South Korea's ruling party secured a surprise win in parliamentary by-elections on Wednesday.
They took more than half of the seats up for grabs.
Lee's Grand National Party won five of the eight National Assembly seats in the electoral contest. One of the president's closest political advisors, Lee Jae-oh, won his seat handsomely, defeating a high profile rival close to the deceased former South Korean President Kim Dae-jung.
The win will boost the political standing of President Lee Myung-bak.
The president had been fighting speculation his rule was entering a "lame duck" period.
[Kim Hyung-joon, Professor, Myongji University]: (Korean male)
"The by-elections will delay lame duck status for President Lee for a while and the result gave him an opportunity to run the state affairs with confidence."
Voters say they selected their candidates for a variety of reasons.
[Kang Ki-soo, Voter]: (Korean male)
"I voted based on assessment of each candidate rather than the candidates' parties.
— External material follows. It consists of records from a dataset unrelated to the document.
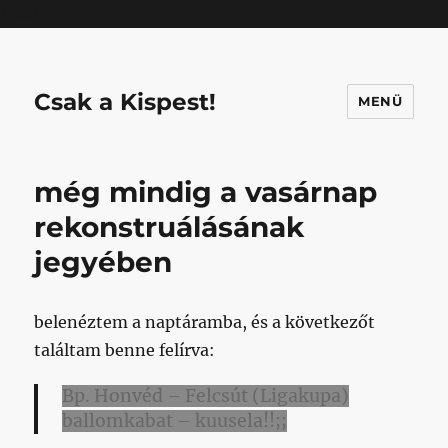
Mastodon
Csak a Kispest!
MENÜ
még mindig a vasárnap
rekonstruálásának
jegyében
belenéztem a naptáramba, és a következőt
találtam benne felírva:
Bp. Honvéd – Felcsút (Ligakupa)
ballomkabat – kuusela!!;;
Our village people at the markets talked about which candidate could work for us. So I voted for the person who could work best for us."
[Han Kwang-woo, Voter]: (Korean male)
"I voted based on assessment of political parties. I selected a candidate from a party which has better sense of national security amid theNorth-South Korean confrontation."
Last month Lee's party suffered defeats in traditional strongholds during local elections. That prompted speculation the president will be politically crippled as he enters the second-half of his five year term.
Traditionally, South Korean presidents in their latter years are weakened by scandal and political maneuverings.
But President Lee has been trying to present himself as being in tune with the concerns of the middle class.